Nada de mais diverso do caminho tomado por Álvaro Cunhal. Independentemente das inevitáveis inflexões táticas que foi assumindo, este conservou-se fiel às convicções e ao modelo de sociedade futura que adquirira na juventude, sem contemporizar mais do que o essencial com as circunstâncias. É verdade que o modelo de transição português para a democracia foi diferente do espanhol, menos sujeito a compromissos precários, menos extremo; mas mesmo nos instantes de maior empenho revolucionário, a sua posição foi sempre a resultante de uma combinação de certezas com um profundo sentido prático e um desejo tenaz de jamais renegar um passado considerado fundador. Em O Partido com Paredes de Vidro, lançado em 1985, em contexto «pós-revolucionário», declara sem equívocos que a transparência que propõe passa por não questionar «experiências com validade já demonstrada», que, justamente por o serem, «não corram o risco de lhes ser atribuído apenas valor conjuntural». No prefácio à 6ª edição da mesma obra, saída em 2002, treze anos depois da Queda do Muro e do vendaval que varreu o mundo do «socialismo realmente existente» no qual em boa parte acreditara, reafirmará que todos os princípios enunciados na edição inicial «mantêm, a nosso ver, significativa atualidade», anunciando, «contra as furiosas falsificações da história a que assistimos», a exemplaridade da revolução russa de 1917 como inauguradora de «uma época grandiosa da história da Humanidade». Nada de comparável, pois, com as completas inflexões assumidas por Carrillo.

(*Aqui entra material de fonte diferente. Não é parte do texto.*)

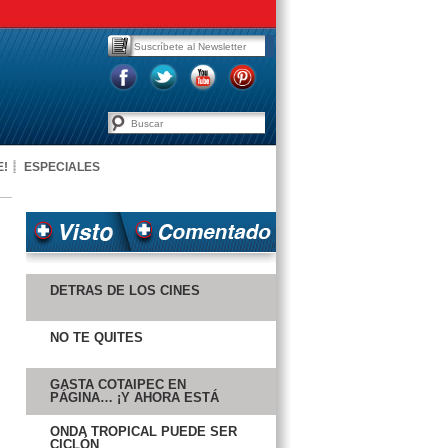
E!
ESPECIALES
DETRÁS DE LOS CINES
NO TE QUITES
GASTA COTAIPEC EN
PÁGINA… ¡Y AHORA ESTÁ
PEOR!
ONDA TROPICAL PUEDE SER
CICLÓN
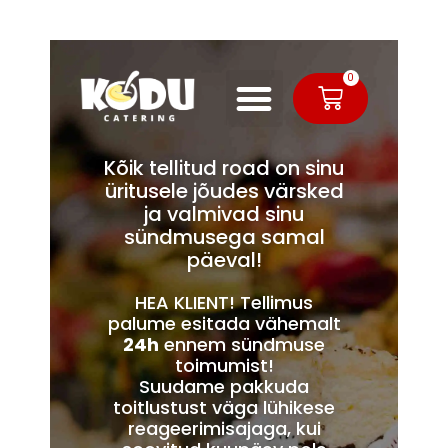
0
Kõik tellitud road on sinu
üritusele jõudes värsked
ja valmivad sinu
sündmusega samal
päeval!
HEA KLIENT! Tellimus
palume esitada vähemalt
24h
ennem sündmuse
toimumist!
Suudame pakkuda
toitlustust väga lühikese
reageerimisajaga, kui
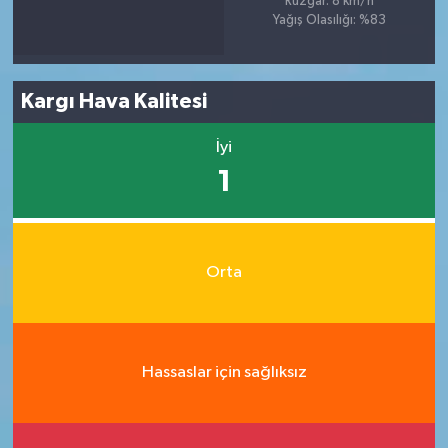
Rüzgar: 8 km/h
Yağış Olasılığı: %83
Kargı Hava Kalitesi
İyi
1
Orta
Hassaslar için sağlıksız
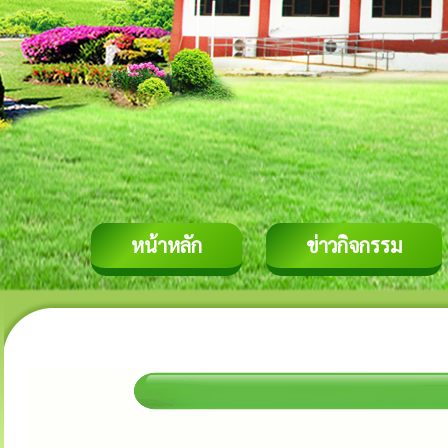
หน้าหลัก
ข่าวกิจกรรม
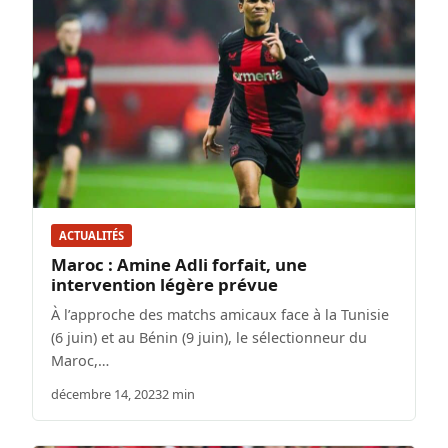
ACTUALITÉS
Maroc : Amine Adli forfait, une
intervention légère prévue
À l’approche des matchs amicaux face à la Tunisie
(6 juin) et au Bénin (9 juin), le sélectionneur du
Maroc,…
décembre 14, 2023
2 min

Não importa confrontar dois trajetos tão diferentes encarando qualquer deles como mais próximo ou mais distante da perfeição ética, mais ou menos adequado a realidades movediças que, apesar de geograficamente próximas, foram historicamente distintas. Eles foram o que foram e o tempo que ocuparam não anda para trás. Mas a comparação pode fornecer uma chave para compreender melhor o impacto que cada um dos dois homens teve nas suas circunstâncias e a memória que deles herdámos. A diferença é notória: enquanto Cunhal é recordado, no centenário do seu nascimento, como um português cuja vida e cuja sombra, simpatize-se ou não com elas, permanecem presentes, Carrillo já foi arrumado nos grandes depósitos da História. De onde dificilmente alguém sai vivo.
Publicado originalmente na revista LER de Janeiro de 2014.